変面をスロー再生してみたら種明かしが!?
変面のスロー再生動画はたくさんありますが大抵が既存の動画をスロー再生したもので遠目だったり一回youtubeにあげられて変換された古い画質の動画では変面が速すぎるせいで動画がカクついて変化がわからないという有様。
そんな中レストランのショーで眼の前で変面してくれる人を撮影した人のスロー動画がありました。画質もよくスローもなめらかで面が変わる様子がわかります。それでも一瞬なのが恐ろしいですね。
技術としては帽子の中に何枚もセットされた面を服の中に通してある糸を手足で引っ張って服の中に仕舞っているだけなのですが、速すぎることでスロー再生されてもその凄さが伝わってしまいます。
そしてこちらは今までの人たちの大きな帽子と違ってかつらくらいピッチリくらいの帽子。それでもスムーズに変面していってしまいます。しかも傘で隠さず変面を魅せるスゴ技。スロー再生されようがショーとして眼の前の人が湧く技術や凄みを見せればいいだろうという気概が感じられますね。
国家機密や一子相伝なのは今の変面ではない!?川劇の「変臉」が元?
変面が一子相伝で国家機密というのはテレビでもよく紹介されていますが、その割にショッピングモールなどでよく見れますし日本人でも変面をする人が大勢います。
実は一子相伝なのは今の変面ではなくオリジナルである中国四川省の伝統芸能「川劇(せんげき)」の変臉(へんれん)という説があります。日本でも公開された変臉を題材にした中国映画で「變臉 この櫂に手をそえて」の「臉」が日本では一般的な漢字ではないことから「面」になったと言われています。
毛沢東の側近である周恩来が川劇を見た時に変面に感激して国家2級機密にしようと言ったそうで、中国の演劇界の中で唯一の国家機密なことは今も変わりません。
それがなぜ宴会でもやられたりかくし芸アイテムとして売られてこれだけ一般化されたかは調べるといくつか諸説ありました。
・一子相伝だったせいで後継者がいなくなり途絶えた結果、研究され今の変面が生まれた。(変面は国家機密?変面師になるには?)
・国家機密であるにもかかわらずお金に目がくらんで海外に技術を教えた。(291 中国の三面記事を読む(43) “変臉”芸術について)

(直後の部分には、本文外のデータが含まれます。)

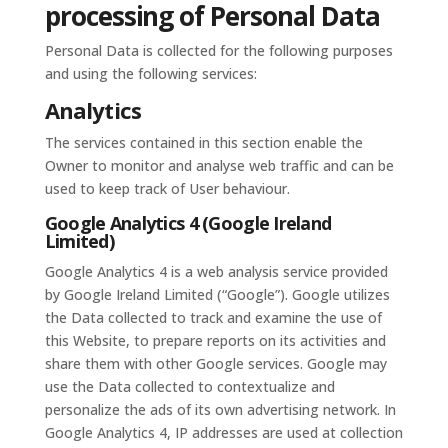
processing of Personal Data
Personal Data is collected for the following purposes
and using the following services:
Analytics
The services contained in this section enable the
Owner to monitor and analyse web traffic and can be
used to keep track of User behaviour.
Google Analytics 4 (Google Ireland
Limited)
Google Analytics 4 is a web analysis service provided
by Google Ireland Limited (“Google”). Google utilizes
the Data collected to track and examine the use of
this Website, to prepare reports on its activities and
share them with other Google services. Google may
use the Data collected to contextualize and
personalize the ads of its own advertising network. In
Google Analytics 4, IP addresses are used at collection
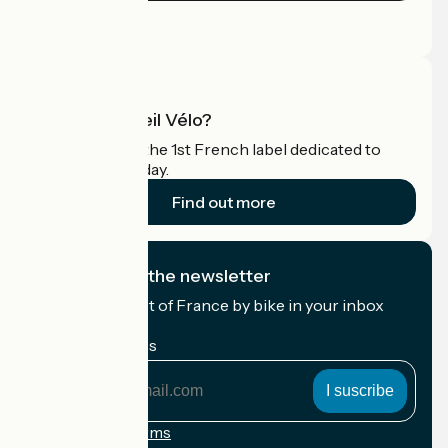
Press area
Pro area
What is Accueil Vélo?
Accueil Vélo is the 1st French label dedicated to
cyclists on holiday.
Find out more
I subscribe to the newsletter
Receive the best of France by bike in your inbox
every month.
My email address
My
email
address
Registration terms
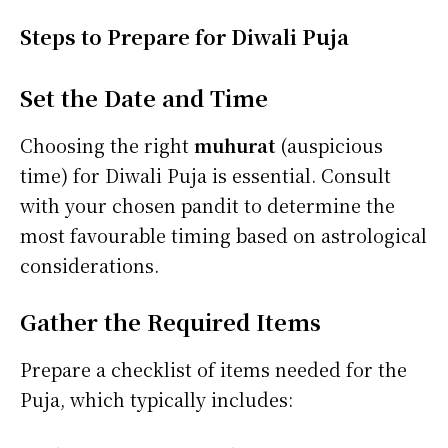
Steps to Prepare for Diwali Puja
Set the Date and Time
Choosing the right
muhurat
(auspicious
time) for Diwali Puja is essential. Consult
with your chosen pandit to determine the
most favourable timing based on astrological
considerations.
Gather the Required Items
Prepare a checklist of items needed for the
Puja, which typically includes:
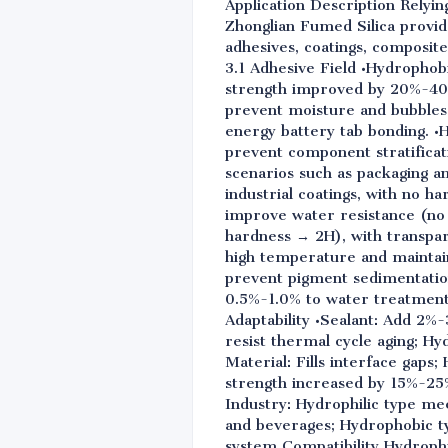
Application Description Relyin
Zhonglian Fumed Silica provi
adhesives, coatings, composite
3.1 Adhesive Field •Hydrophob
strength improved by 20%-40%.
prevent moisture and bubbles 
energy battery tab bonding. •
prevent component stratificat
scenarios such as packaging a
industrial coatings, with no 
improve water resistance (no 
hardness → 2H), with transpar
high temperature and maintaini
prevent pigment sedimentation
0.5%-1.0% to water treatment 
Adaptability •Sealant: Add 2%
resist thermal cycle aging; Hy
Material: Fills interface gap
strength increased by 15%-25%
Industry: Hydrophilic type me
and beverages; Hydrophobic ty
system Compatibility Hydrophi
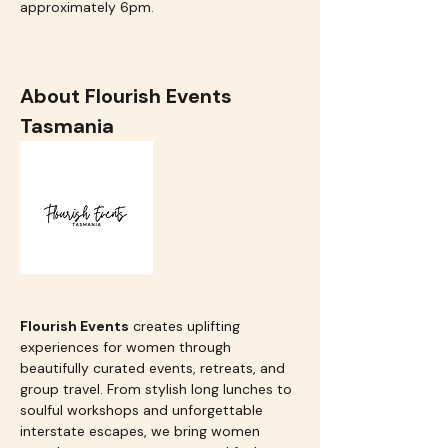
approximately 6pm.  
About Flourish Events 
Tasmania
Flourish Events
 creates uplifting 
experiences for women through 
beautifully curated events, retreats, and 
group travel. From stylish long lunches to 
soulful workshops and unforgettable 
interstate escapes, we bring women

この2つの説です。一個目は正式に国家機密とされたのは明の時代から続く川劇の変面で継承者がいなくなり一子相伝の技術が途絶えてしまった後で、1993年に初代変面王である「王道正」が それを独自に「多分こうだろう」という研究をされて作られた別の変面と言われている説があります。だから今の変面は一子相伝の変面とは違う独自の物なので国家機密としては形骸化されてしまって厳重に守られてないのかもしれません。
2個目はお金に目がくらんでというよくあるものですが、そもそも記事をみると王道正が海外のショーで変面をしている外国人のパフォーマーを見て「きっと劇員が機密を売ったんだ。国家機密は守らないといけない」と訴えています。こちらは劇員に教えてる時点で一子相伝ではありませんね。
今の広がり具合をみるに一個目の説が有力だと思います。しかし一応中国は現在の変面も機密扱いとはしているようで日本の劇で変面を披露するにも日本の演出家や関係者には仕掛けを教えることはできず、失敗にも気をつけているそうです。
参考:国家機密と芝居稽古
機密として守る人と守らない人がいるようで、学校の地味な校則レベルの緩さかもしれません。やりすぎたら怒るけどちょっとくらいなら良いよというくらいの扱いのように見えます。
そのおかげかはわかりませんが変面はyoutubeやスマホ撮影の全盛期でも伝統は守りつつ進化してショーの定番ネタとして世界で愛され人気を博しています。